Problem description:
Return only the lines from the start of the records through the line that contains "Современные измерительные приборы", inclusive; leave out all pictures.

※

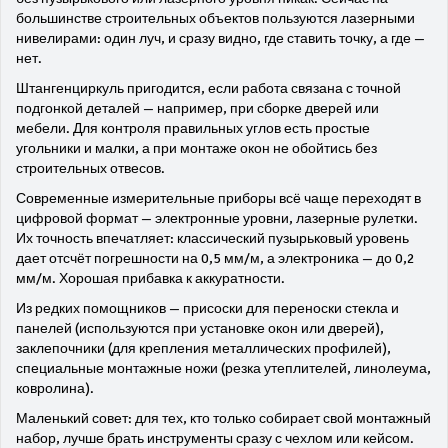
большинстве строительных объектов пользуются лазерными
нивелирами: один луч, и сразу видно, где ставить точку, а где —
нет.
Штангенциркуль пригодится, если работа связана с точной
подгонкой деталей — например, при сборке дверей или
мебели. Для контроля правильных углов есть простые
угольники и малки, а при монтаже окон не обойтись без
строительных отвесов.
Современные измерительные приборы всё чаще переходят в
цифровой формат — электронные уровни, лазерные рулетки.
Их точность впечатляет: классический пузырьковый уровень
дает отсчёт погрешности на 0,5 мм/м, а электроника — до 0,2
мм/м. Хорошая прибавка к аккуратности.
Из редких помощников — присоски для переноски стекла и
панелей (используются при установке окон или дверей),
заклепочники (для крепления металлических профилей),
специальные монтажные ножи (резка утеплителей, линолеума,
ковролина).
Маленький совет: для тех, кто только собирает свой монтажный
набор, лучше брать инструменты сразу с чехлом или кейсом.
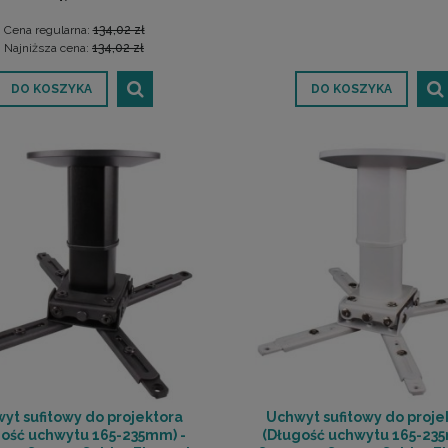
Cena regularna:
134,02 zł
Najniższa cena:
134,02 zł
DO KOSZYKA
DO KOSZYKA
yt sufitowy do projektora
Uchwyt sufitowy do proje
gość uchwytu 165-235mm) -
(Długość uchwytu 165-235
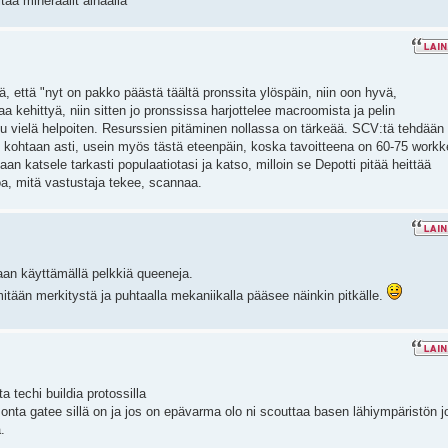
tää mineraalit alhaalla
ä, että "nyt on pakko päästä täältä pronssita ylöspäin, niin oon hyvä,
a kehittyä, niin sitten jo pronssissa harjottelee macroomista ja pelin
 vielä helpoiten. Resurssien pitäminen nollassa on tärkeää. SCV:tä tehdään
kohtaan asti, usein myös tästä eteenpäin, koska tavoitteena on 60-75 workk
aan katsele tarkasti populaatiotasi ja katso, milloin se Depotti pitää heittää
oa, mitä vastustaja tekee, scannaa.
igaan käyttämällä pelkkiä queeneja.
t mitään merkitystä ja puhtaalla mekaniikalla pääsee näinkin pitkälle.
 techi buildia protossilla
onta gatee sillä on ja jos on epävarma olo ni scouttaa basen lähiympäristön j
.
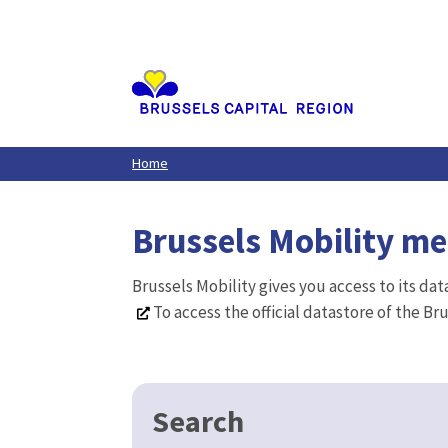
Aller
au
contenu
principal
Home
Brussels Mobility m
Brussels Mobility gives you access to its da
To access the official datastore of the Br
Search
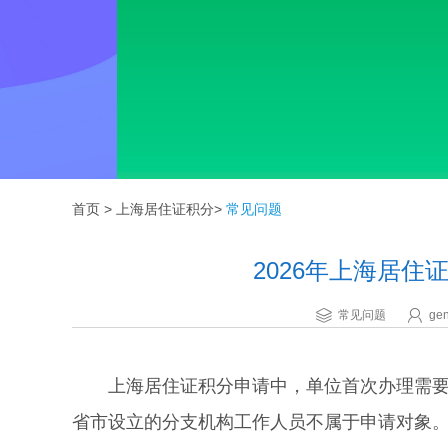
首页
>
上海居住证积分
>
常见问题
2026年上海居
常见问题
gen
上海居住证积分申请中，单位首次办理需要关
省市设立的分支机构工作人员不属于申请对象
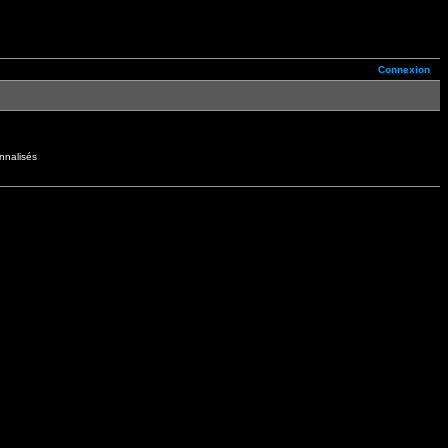
Connexion
nnalisés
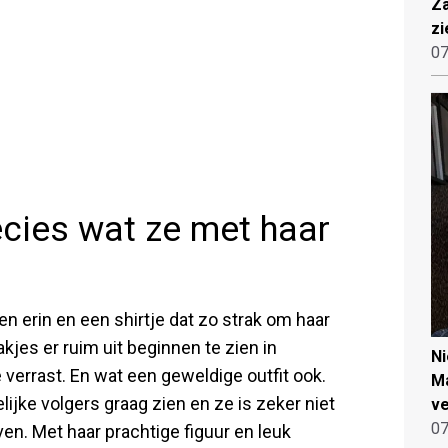
Za
zi
07
cies wat ze met haar
n erin en een shirtje dat zo strak om haar
kjes er ruim uit beginnen te zien in
N
 verrast. En wat een geweldige outfit ook.
Ma
jke volgers graag zien en ze is zeker niet
ve
07
en. Met haar prachtige figuur en leuk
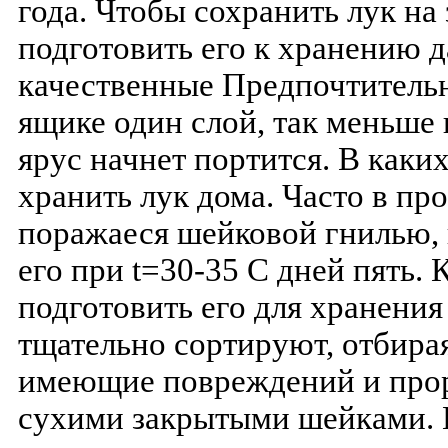
года. Чтобы сохранить лук на
подготовить его к хранению 
качественные Предпочтительн
ящике один слой, так меньше
ярус начнет портится. В каки
хранить лук дома. Часто в пр
поражаеся шейковой гнилью,
его при t=30-35 С дней пять. 
подготовить его для хранения
тщательно сортируют, отбирая
имеющие повреждений и прор
сухими закрытыми шейками. 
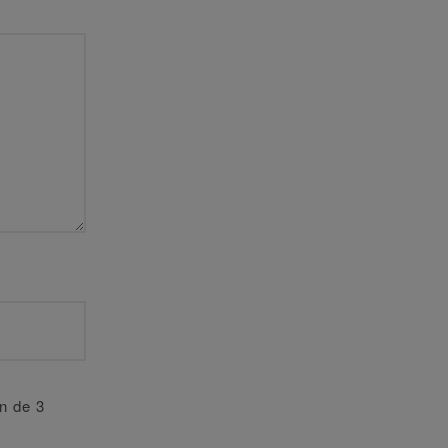
an de 3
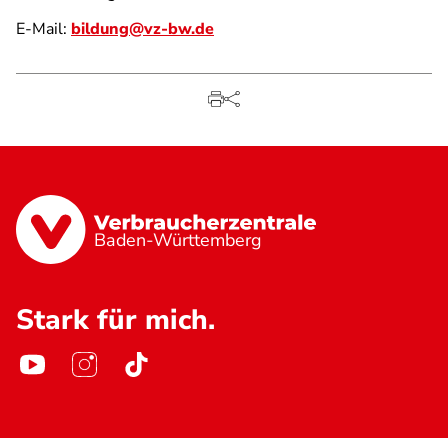
E-Mail:
bildung@vz-bw.de
Baden-Württemberg
Stark für mich.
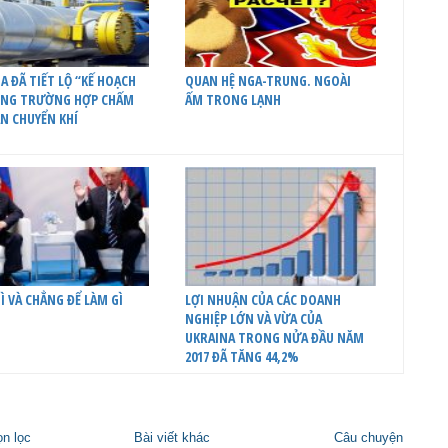
A ĐÃ TIẾT LỘ “KẾ HOẠCH
QUAN HỆ NGA-TRUNG. NGOÀI
ONG TRƯỜNG HỢP CHẤM
ẤM TRONG LẠNH
N CHUYỂN KHÍ
Ì VÀ CHẲNG ĐỂ LÀM GÌ
LỢI NHUẬN CỦA CÁC DOANH
NGHIỆP LỚN VÀ VỪA CỦA
UKRAINA TRONG NỬA ĐẦU NĂM
2017 ĐÃ TĂNG 44,2%
ọn lọc
Bài viết khác
Câu chuyện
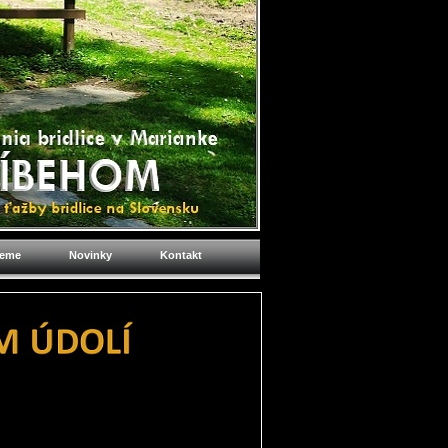
jeme
Novinky
Kontakt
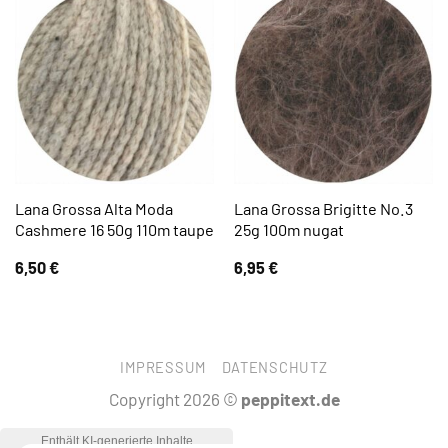
Lana Grossa Alta Moda
Lana Grossa Brigitte No.3
Cashmere 16 50g 110m taupe
25g 100m nugat
6,50
€
6,95
€
IMPRESSUM
DATENSCHUTZ
Copyright 2026 ©
peppitext.de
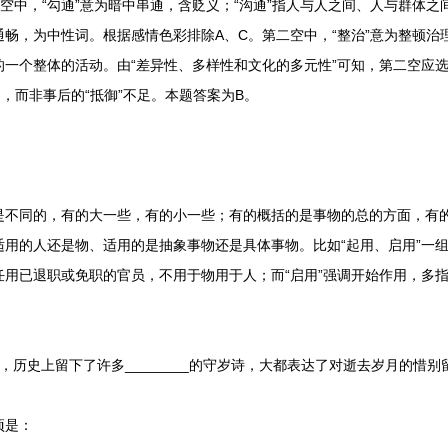
中，“勾通”意为暗中串通，含贬义；“沟通”指人与人之间、人与群体之
畅，为中性词。根据感情色彩排除A、C。第二空中，“整治”意为整顿治理
一个整体的活动。由“差异性、多样性和文化的多元性”可知，第二空应选
力，而非事后的“抵御”不足。本题答案为B。
同的，有的大一些，有的小一些；有的概括的是事物的总的方面，有的
用的人还是物、适用的是抽象事物还是具体事物。比如“起用、启用”一组
任用已退职或免职的官员，不用于物用于人；而“启用”强调开始作用，多
史上留下了许多________的守岁诗，大都表达了对逝去岁月的惜别
项是：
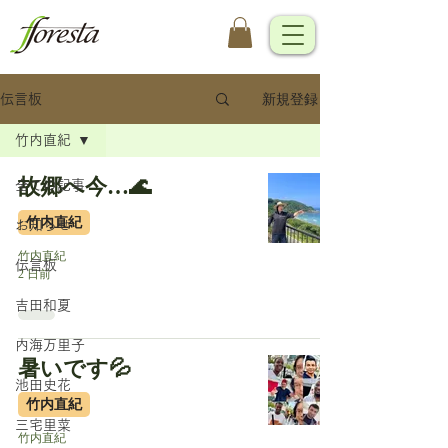
新規登録
伝言板
竹内直紀
故郷へ今…🌊
全ての記事
竹内直紀
お知らせ
竹内直紀
伝言板
2 日前
吉田和夏
内海万里子
暑いです💦
池田史花
竹内直紀
三宅里菜
竹内直紀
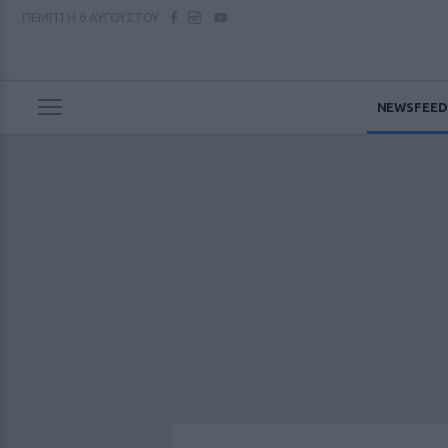
ΠΕΜΠΤΗ
6 ΑΥΓΟΥΣΤΟΥ
NEWSFEED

※

Exercise response:
большинстве строительных объектов пользуются лазерными
нивелирами: один луч, и сразу видно, где ставить точку, а где —
нет.
Штангенциркуль пригодится, если работа связана с точной
подгонкой деталей — например, при сборке дверей или
мебели. Для контроля правильных углов есть простые
угольники и малки, а при монтаже окон не обойтись без
строительных отвесов.
Современные измерительные приборы всё чаще переходят в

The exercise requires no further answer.